Otro detector, ZeroGPT, le asignó a la Declaración de Independencia un 97,93% de probabilidad de ser artificial.
Las cifras confirman el patrón.
OpenAI cerró su propio clasificador en julio de 2023 tras admitir que identificaba apenas el 26% de los textos de IA y acusaba en falso al 9% de los humanos, y un equipo liderado por la investigadora Debora Weber-Wulff evaluó 14 herramientas sin que ninguna alcanzara el 80% de precisión.
Una imprecisión que discrimina
El costo de esos errores no se reparte por igual.
Un equipo de la Universidad de Stanford, con el profesor James Zou a la cabeza, publicó en julio de 2023 en la revista Patterns un experimento: pasó 91 ensayos del examen TOEFL, escritos por estudiantes no nativos de inglés, por siete detectores conocidos. Los programas marcaron en falso, en promedio, el 61,3% de los ensayos y una de las herramientas señaló casi el 98%.
Esos mismos sistemas acertaron en más del 90% con textos de estudiantes estadounidenses de octavo grado. La trampa estadística se repite: quien escribe en una segunda lengua usa vocabulario más común y frases más simples, y esa sencillez dispara la alarma.
El detector confunde dominio del idioma con autoría.
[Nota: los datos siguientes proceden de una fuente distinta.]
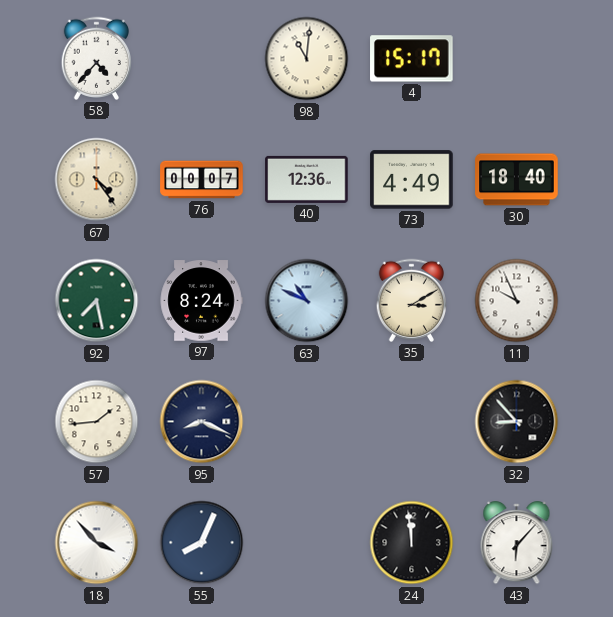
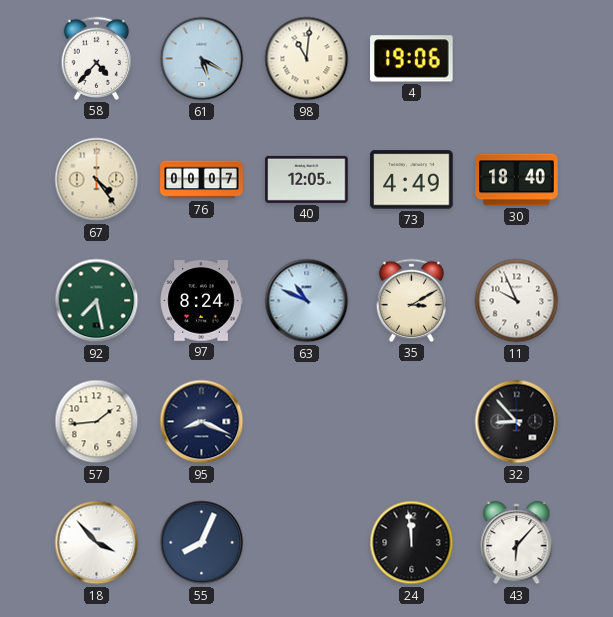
61: none -> 5:20
4: 15:17 -> 19:06
40: 12:36 -> 12:05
La Universidad de Vanderbilt apagó el detector de Turnitin en agosto de 2023 tras calcular que, con 75.000 trabajos anuales y una tasa de error del 1%, el programa podría señalar sin razón a unos 750 estudiantes. Turnitin y GPTZero defienden sus mejoras e insisten en que sus puntajes no prueban fraude, un matiz que no siempre sobrevive al llegar al aula.
El espejo invertido
La otra mitad de la historia ocurre en nuestro propio teclado. Mientras más texto de IA leemos, más se filtra su estilo en el nuestro.
El Instituto Max Planck para el Desarrollo Humano analizó más de 730.000 horas de charlas académicas y episodios de pódcast y encontró que, desde la aparición del chatbot, palabras favoritas del modelo ganaron terreno en el habla espontánea: «delve» (ahondar) creció un 48% y «meticulous» un 40%. En la escritura científica la huella es más honda.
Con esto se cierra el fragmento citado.